Discrete Roles for Peroxisome Proliferator-Activated Receptor γ and Retinoid X Receptor in Recruiting Nuclear Receptor Coactivators

Abstract

ABSTRACT Peroxisome proliferator-activated receptor γ (PPARγ) plays a major role in adipogenesis. PPARγ binds to DNA as a heterodimer with retinoid X receptor (RXR), and PPARγ-RXR can be activated by ligands specific for either receptor; the presence of both ligands can result in a cooperative effect on the transactivation of target genes. How these ligands mediate transactivation, however, remains unclear. PPARγ is known to interact with both the p160/SRC-1 family of coactivators and the distinct, multisubunit coactivator complex called DRIP. A single DRIP subunit, DRIP205 (TRAP220, PBP), binds directly to PPARγ. Here we report that PPARγ and RXR selectively interacted with DRIP205 and p160 proteins in a ligand-dependent manner.

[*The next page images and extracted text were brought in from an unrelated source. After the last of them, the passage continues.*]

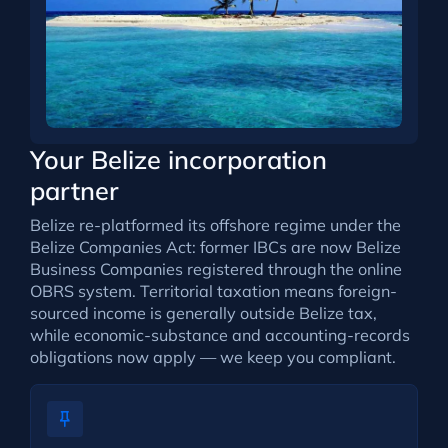
Your Belize incorporation
partner
Belize re-platformed its offshore regime under the
Belize Companies Act: former IBCs are now Belize
Business Companies registered through the online
OBRS system. Territorial taxation means foreign-
sourced income is generally outside Belize tax,
while economic-substance and accounting-records
obligations now apply — we keep you compliant.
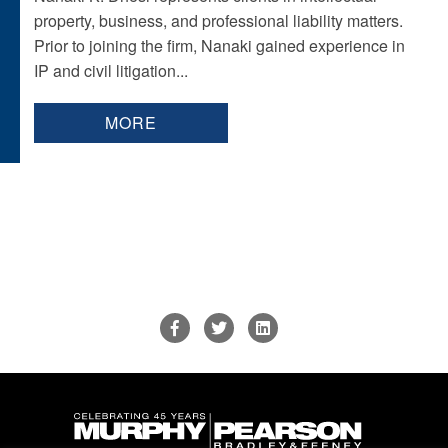
property, business, and professional liability matters.
Prior to joining the firm, Nanaki gained experience in
IP and civil litigation...
MORE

At physiological concentrations, RXR-specific ligands only induced p160 binding to RXR, and PPARγ-specific ligands exclusively recruited DRIP205 but not p160 coactivators to PPARγ. This selectivity was not observed in interaction assays off DNA, implying that the specificity of coactivator binding in response to ligand is strongly influenced by the allosteric effects of DNA-bound heterodimers. These coactivator-selective effects were also observed in transient-transfection assays in the presence of overexpressed p160 or DRIP coactivators. The results suggest that the cooperative effects of PPARγ- and RXR-specific ligands may occur at the level of selective coactivator recruitment.